→ Task to complete: Your copy should repeat each record below exactly and contain no images.

[Excerpts from a dataset]

+--

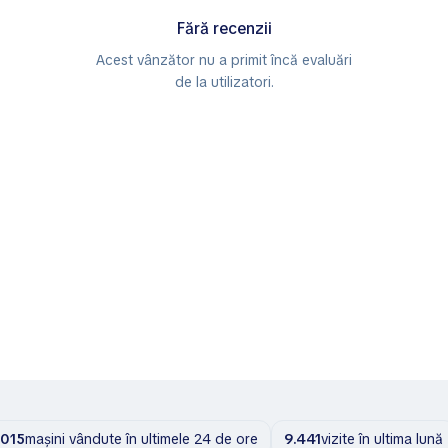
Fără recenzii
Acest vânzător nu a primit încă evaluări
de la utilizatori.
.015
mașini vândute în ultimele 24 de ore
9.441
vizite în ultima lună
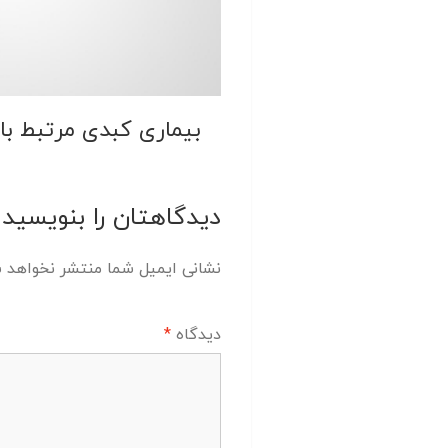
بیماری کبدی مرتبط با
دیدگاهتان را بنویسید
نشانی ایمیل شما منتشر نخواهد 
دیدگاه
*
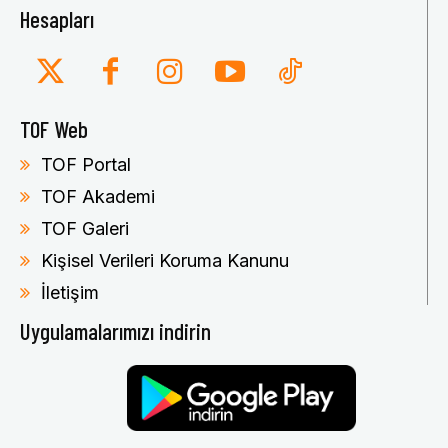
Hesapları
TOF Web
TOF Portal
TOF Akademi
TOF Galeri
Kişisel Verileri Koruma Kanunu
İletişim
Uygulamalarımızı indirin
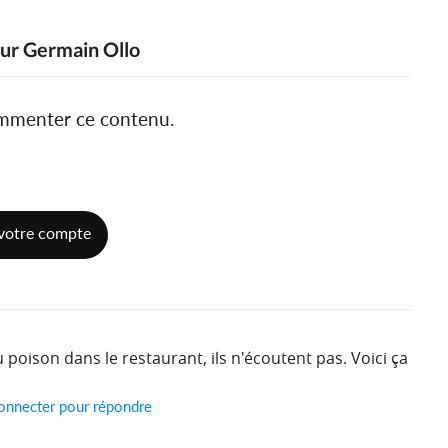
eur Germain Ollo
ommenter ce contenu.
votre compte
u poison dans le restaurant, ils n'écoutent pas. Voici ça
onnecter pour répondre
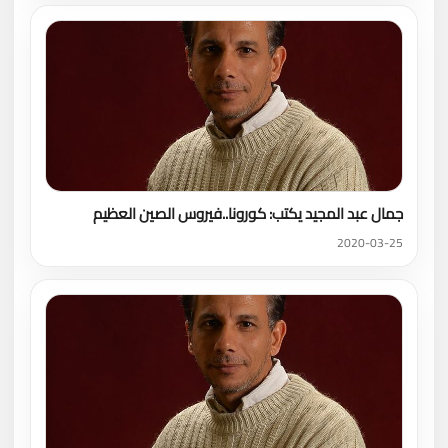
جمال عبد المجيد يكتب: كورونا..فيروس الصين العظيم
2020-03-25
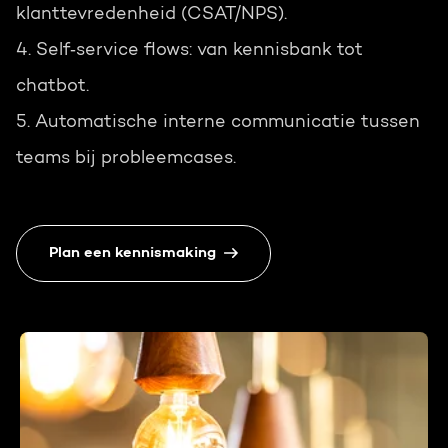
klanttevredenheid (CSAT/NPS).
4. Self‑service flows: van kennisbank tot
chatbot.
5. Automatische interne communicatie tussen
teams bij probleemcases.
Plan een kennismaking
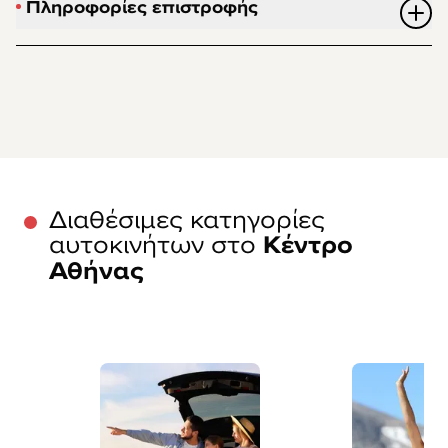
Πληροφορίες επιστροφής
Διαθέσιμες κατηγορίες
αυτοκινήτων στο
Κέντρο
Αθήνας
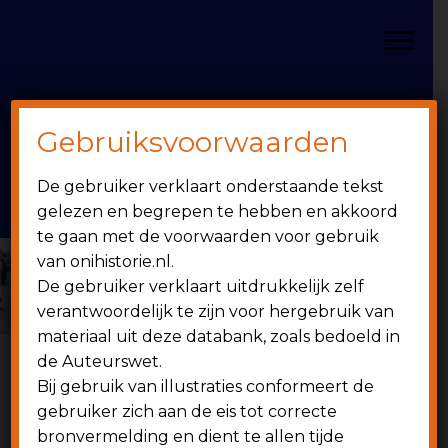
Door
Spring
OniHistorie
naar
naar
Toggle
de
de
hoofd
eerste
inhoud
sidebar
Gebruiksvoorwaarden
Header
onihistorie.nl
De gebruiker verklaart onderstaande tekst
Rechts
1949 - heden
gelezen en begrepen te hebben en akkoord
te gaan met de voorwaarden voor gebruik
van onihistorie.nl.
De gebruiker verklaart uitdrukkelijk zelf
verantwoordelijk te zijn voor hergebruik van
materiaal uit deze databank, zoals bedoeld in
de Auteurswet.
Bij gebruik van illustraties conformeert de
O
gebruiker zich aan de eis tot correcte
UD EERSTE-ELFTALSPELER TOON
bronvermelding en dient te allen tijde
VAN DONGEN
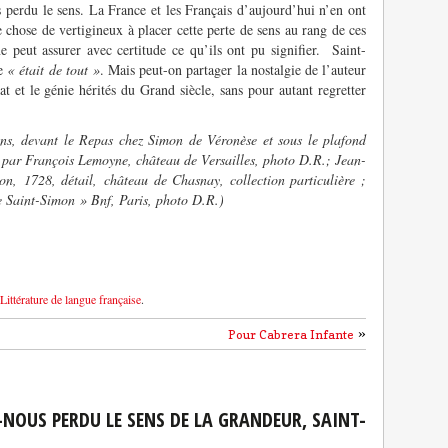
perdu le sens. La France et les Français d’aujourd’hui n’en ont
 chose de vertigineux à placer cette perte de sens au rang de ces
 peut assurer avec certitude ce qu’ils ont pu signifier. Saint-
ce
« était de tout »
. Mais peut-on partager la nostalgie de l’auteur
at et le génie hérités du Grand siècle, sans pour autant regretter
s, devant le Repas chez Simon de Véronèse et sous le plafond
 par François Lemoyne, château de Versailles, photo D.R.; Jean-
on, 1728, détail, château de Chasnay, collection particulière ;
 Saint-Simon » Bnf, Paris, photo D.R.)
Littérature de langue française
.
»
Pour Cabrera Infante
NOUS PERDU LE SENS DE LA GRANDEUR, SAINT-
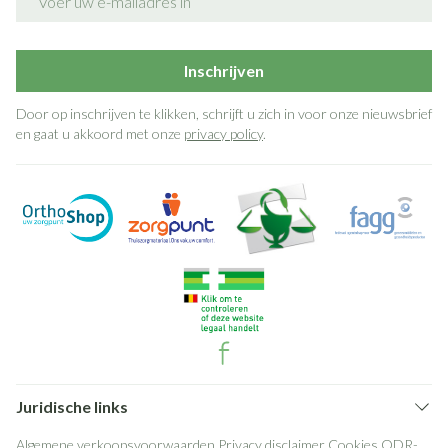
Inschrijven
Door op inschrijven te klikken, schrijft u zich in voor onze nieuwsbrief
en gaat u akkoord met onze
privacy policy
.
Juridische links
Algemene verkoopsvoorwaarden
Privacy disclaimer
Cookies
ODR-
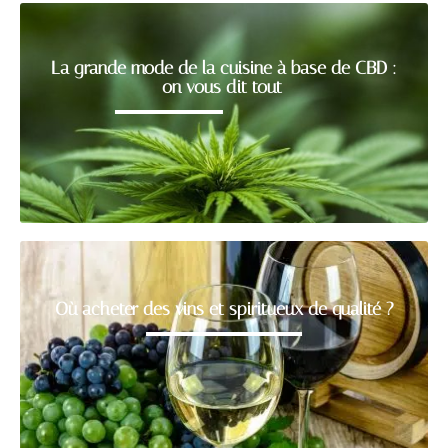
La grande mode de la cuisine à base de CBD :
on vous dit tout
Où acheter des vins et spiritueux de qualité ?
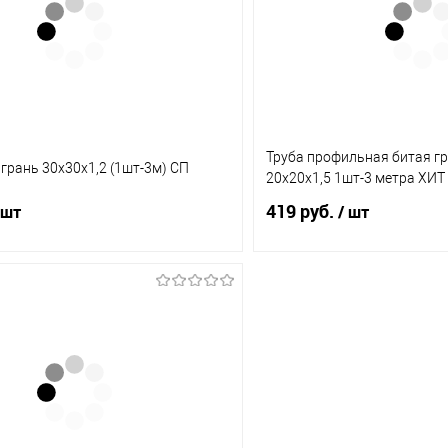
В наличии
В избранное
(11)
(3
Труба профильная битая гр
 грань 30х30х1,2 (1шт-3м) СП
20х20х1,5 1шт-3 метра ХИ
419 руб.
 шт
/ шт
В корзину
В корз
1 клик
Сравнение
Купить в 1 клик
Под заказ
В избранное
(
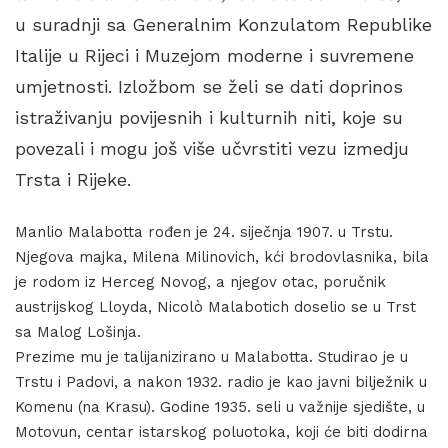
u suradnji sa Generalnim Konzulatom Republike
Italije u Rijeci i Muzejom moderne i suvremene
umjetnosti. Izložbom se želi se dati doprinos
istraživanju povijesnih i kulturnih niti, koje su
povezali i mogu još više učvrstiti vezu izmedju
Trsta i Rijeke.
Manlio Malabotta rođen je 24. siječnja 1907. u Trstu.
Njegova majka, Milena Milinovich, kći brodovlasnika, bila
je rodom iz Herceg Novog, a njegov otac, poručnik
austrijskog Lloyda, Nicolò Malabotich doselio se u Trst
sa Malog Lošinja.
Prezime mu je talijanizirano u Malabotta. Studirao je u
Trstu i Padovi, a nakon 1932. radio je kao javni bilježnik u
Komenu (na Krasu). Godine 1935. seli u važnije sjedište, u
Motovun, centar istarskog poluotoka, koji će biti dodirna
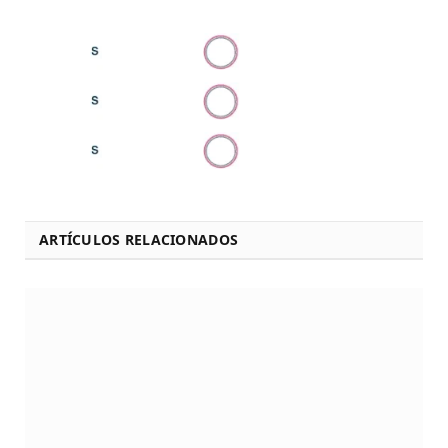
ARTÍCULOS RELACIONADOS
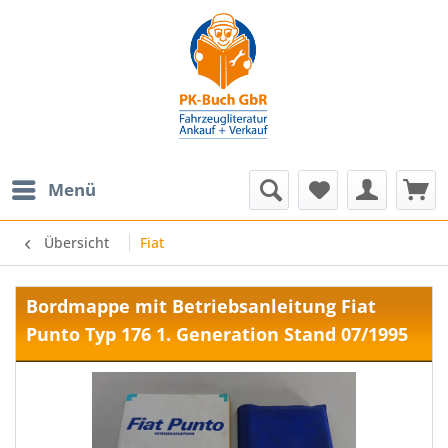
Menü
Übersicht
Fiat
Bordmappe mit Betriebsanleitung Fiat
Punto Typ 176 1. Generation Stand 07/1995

+--

→ Expected output:
Fără recenzii
Acest vânzător nu a primit încă evaluări
de la utilizatori.
.015
mașini vândute în ultimele 24 de ore
9.441
vizite în ultima lună
بیماری کبدی مرتبط با
دیدگاهتان را بنویسید
نشانی ایمیل شما منتشر نخواهد 
دیدگاه
*
Hesapları
TOF Web
TOF Portal
TOF Akademi
TOF Galeri
Kişisel Verileri Koruma Kanunu
İletişim
Uygulamalarımızı indirin
eur Germain Ollo
ommenter ce contenu.
votre compte
u poison dans le restaurant, ils n'écoutent pas. Voici ça
onnecter pour répondre
جمال عبد المجيد يكتب: كورونا..فيروس الصين العظيم
2020-03-25
klanttevredenheid (CSAT/NPS).
4. Self‑service flows: van kennisbank tot
chatbot.
5. Automatische interne communicatie tussen
teams bij probleemcases.
Plan een kennismaking
Πληροφορίες επιστροφής
Διαθέσιμες κατηγορίες
αυτοκινήτων στο
Κέντρο
Αθήνας
Door
Spring
OniHistorie
naar
naar
Toggle
de
de
hoofd
eerste
inhoud
sidebar
Gebruiksvoorwaarden
Header
onihistorie.nl
De gebruiker verklaart onderstaande tekst
Rechts
1949 - heden
gelezen en begrepen te hebben en akkoord
te gaan met de voorwaarden voor gebruik
van onihistorie.nl.
De gebruiker verklaart uitdrukkelijk zelf
verantwoordelijk te zijn voor hergebruik van
materiaal uit deze databank, zoals bedoeld in
de Auteurswet.
Bij gebruik van illustraties conformeert de
O
gebruiker zich aan de eis tot correcte
UD EERSTE-ELFTALSPELER TOON
bronvermelding en dient te allen tijde
VAN DONGEN
perdu le sens. La France et les Français d’aujourd’hui n’en ont
 chose de vertigineux à placer cette perte de sens au rang de ces
 peut assurer avec certitude ce qu’ils ont pu signifier. Saint-
ce
« était de tout »
. Mais peut-on partager la nostalgie de l’auteur
at et le génie hérités du Grand siècle, sans pour autant regretter
s, devant le Repas chez Simon de Véronèse et sous le plafond
 par François Lemoyne, château de Versailles, photo D.R.; Jean-
on, 1728, détail, château de Chasnay, collection particulière ;
 Saint-Simon » Bnf, Paris, photo D.R.)
Littérature de langue française
.
»
Pour Cabrera Infante
NOUS PERDU LE SENS DE LA GRANDEUR, SAINT-
Inschrijven
Door op inschrijven te klikken, schrijft u zich in voor onze nieuwsbrief
en gaat u akkoord met onze
privacy policy
.
Juridische links
Algemene verkoopsvoorwaarden
Privacy disclaimer
Cookies
ODR-
La grande mode de la cuisine à base de CBD :
on vous dit tout
Où acheter des vins et spiritueux de qualité ?
В наличии
В избранное
(11)
(3
Труба профильная битая гр
 грань 30х30х1,2 (1шт-3м) СП
20х20х1,5 1шт-3 метра ХИ
419 руб.
 шт
/ шт
В корзину
В корз
1 клик
Сравнение
Купить в 1 клик
Под заказ
В избранное
(
u suradnji sa Generalnim Konzulatom Republike
Italije u Rijeci i Muzejom moderne i suvremene
umjetnosti. Izložbom se želi se dati doprinos
istraživanju povijesnih i kulturnih niti, koje su
povezali i mogu još više učvrstiti vezu izmedju
Trsta i Rijeke.
Manlio Malabotta rođen je 24. siječnja 1907. u Trstu.
Njegova majka, Milena Milinovich, kći brodovlasnika, bila
je rodom iz Herceg Novog, a njegov otac, poručnik
austrijskog Lloyda, Nicolò Malabotich doselio se u Trst
sa Malog Lošinja.
Prezime mu je talijanizirano u Malabotta. Studirao je u
Trstu i Padovi, a nakon 1932. radio je kao javni bilježnik u
Komenu (na Krasu). Godine 1935. seli u važnije sjedište, u
Motovun, centar istarskog poluotoka, koji će biti dodirna
ARTÍCULOS RELACIONADOS
Menü
Übersicht
Fiat
Bordmappe mit Betriebsanleitung Fiat
Punto Typ 176 1. Generation Stand 07/1995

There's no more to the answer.